Exercise goal: The full text of the records below, minus any pictures, should be given back word for word.

Data extracted from a collection
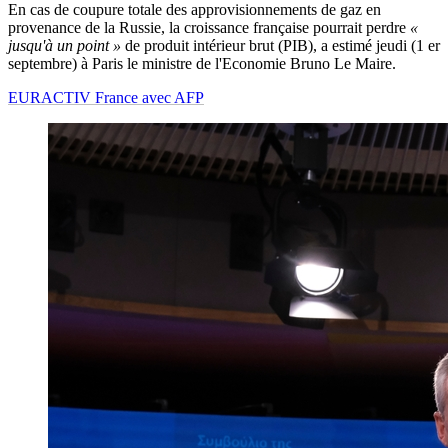
En cas de coupure totale des approvisionnements de gaz en
provenance de la Russie, la croissance française pourrait perdre
«
jusqu'à un point »
de produit intérieur brut (PIB), a estimé jeudi (1 er
septembre) à Paris le ministre de l'Economie Bruno Le Maire.
EURACTIV France avec AFP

Your solution:
En cas de coupure totale des approvisionnements de gaz en
provenance de la Russie, la croissance française pourrait perdre
«
jusqu'à un point »
de produit intérieur brut (PIB), a estimé jeudi (1 er
septembre) à Paris le ministre de l'Economie Bruno Le Maire.
EURACTIV France avec AFP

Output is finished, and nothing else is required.